ただ気持ち良くなりたいが為に求めた訳じゃなかった。

発言を間違えた俺が悪いけど、佑規さんだって分かってて意地悪している筈だ。
あれだけ俺がもう我慢はしたくないと訴えていたのも確実に聞いていただろうし、それでもまだ焦らされるなんて耐えられない。

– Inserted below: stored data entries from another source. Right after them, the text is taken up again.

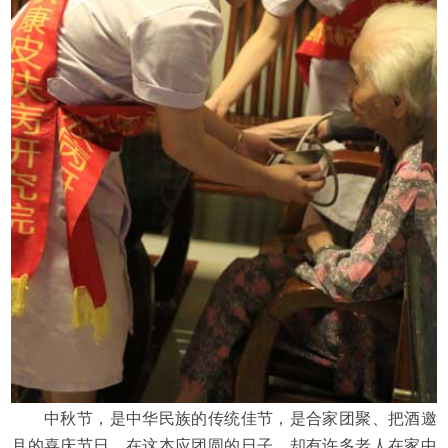
中秋节，是中华民族的传统佳节，是合家团聚、把酒邀
月的喜庆节日。在这本应团圆的日子，却有许多老人在家中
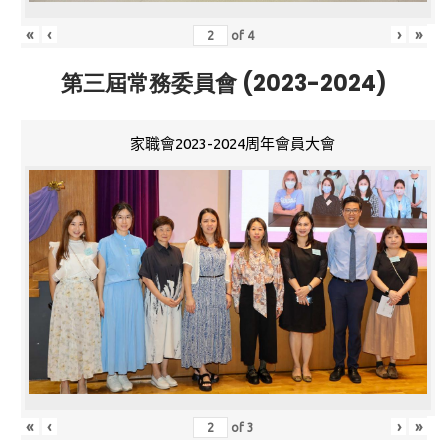
«
‹
›
»
of
4
第三屆常務委員會 (2023-2024)
家職會2023-2024周年會員大會
«
‹
›
»
of
3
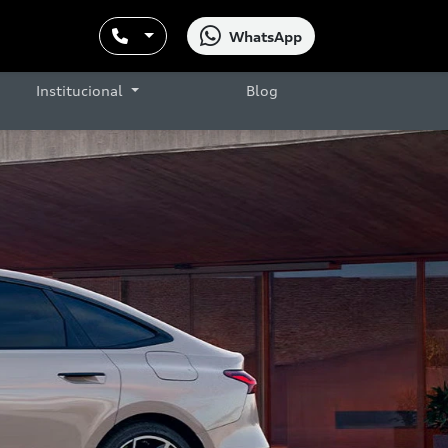
WhatsApp
Institucional
Blog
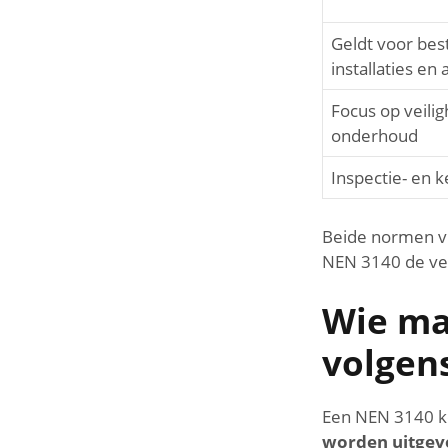
Geldt voor bes
installaties e
Focus op veilig
onderhoud
Inspectie- en 
Beide normen vul
NEN 3140 de vei
Wie ma
volgen
Een NEN 3140 k
worden uitgev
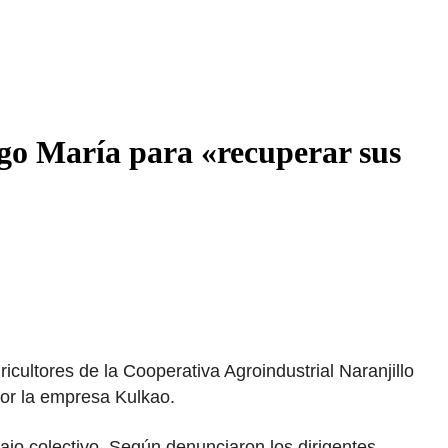
ngo María para «recuperar sus
cultores de la Cooperativa Agroindustrial Naranjillo
por la empresa Kulkao.
jo colectivo. Según denunciaron los dirigentes,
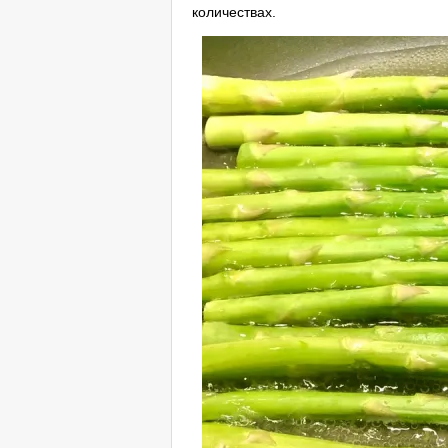
количествах.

「佑規さんごめんなさいっ…ほ、他は、何しても良いからっ…焦らすのだけはっ…」

「そんなに嫌?」


そう訊きながら、ゴムを被せたソレを肛門付近に押し当てるようにして緩々と腰を動かし始めた佑規さんを濡れた瞳で見上げる。


「んっ…佑規さ…う、…んっ…」

「これじゃ駄目なの?俺はこれでも気持ち良いよ」


これが佑規さんのしたいことなんだと言われたら受け入れるしかない。
ただ俺を苛めたいだけなんだと言うのなら、これで良いのかも知れないけれど。


「中、より…っ?俺の中より、気持ちいい…っ?」


この素股のような状況で満足だと言われたみたいで少し悲しくて、表情を歪ませながらそう訊ねると佑規さんがふっと口元で笑った。

静かな声で「そんな訳ないでしょ」と聞こえた後。
弄ぶように穴の周りを滑っていた熱の先端が中心に触れ、中の粘膜を無理矢理押し拡げながら奥まで一気に貫かれた。


「―――ッ!!」


あまりにも突然の衝撃に息が詰まり、声すら出なかった。

何が起きたのか、俺自身は半分しか理解出来ていなかったようで。
少ししてから自分の腹が濡れていることに気付き、それから茫然と見上げた先の佑規さんの表情が甘やかに緩んでいるのが目に入る。


「射精は最後にさせてあげるつもりだったのになぁ」

「っ……お…おれ……」

「大丈夫だよ。出したんじゃなくて、出ちゃったんだもんね。怒ってないから安心して」


お仕置きなんてしないから、と言って俺の腰を掴んだ佑規さんが、そこからゆっくりとした速度で腰を打ち付け始めた。